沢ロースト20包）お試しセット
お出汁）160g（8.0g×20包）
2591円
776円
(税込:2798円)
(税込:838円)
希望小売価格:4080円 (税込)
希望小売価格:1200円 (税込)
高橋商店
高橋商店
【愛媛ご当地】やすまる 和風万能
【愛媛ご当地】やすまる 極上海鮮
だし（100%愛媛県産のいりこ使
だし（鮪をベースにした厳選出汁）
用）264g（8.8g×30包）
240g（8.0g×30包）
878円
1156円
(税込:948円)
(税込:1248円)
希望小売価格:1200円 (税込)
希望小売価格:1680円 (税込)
==================================================
[WHAT YOU WILL DO] Copy down the complete data exactly as supplied.

[EXPECTED ANSWER]
沢ロースト20包）お試しセット
お出汁）160g（8.0g×20包）
2591円
776円
(税込:2798円)
(税込:838円)
希望小売価格:4080円 (税込)
希望小売価格:1200円 (税込)
高橋商店
高橋商店
【愛媛ご当地】やすまる 和風万能
【愛媛ご当地】やすまる 極上海鮮
だし（100%愛媛県産のいりこ使
だし（鮪をベースにした厳選出汁）
用）264g（8.8g×30包）
240g（8.0g×30包）
878円
1156円
(税込:948円)
(税込:1248円)
希望小売価格:1200円 (税込)
希望小売価格:1680円 (税込)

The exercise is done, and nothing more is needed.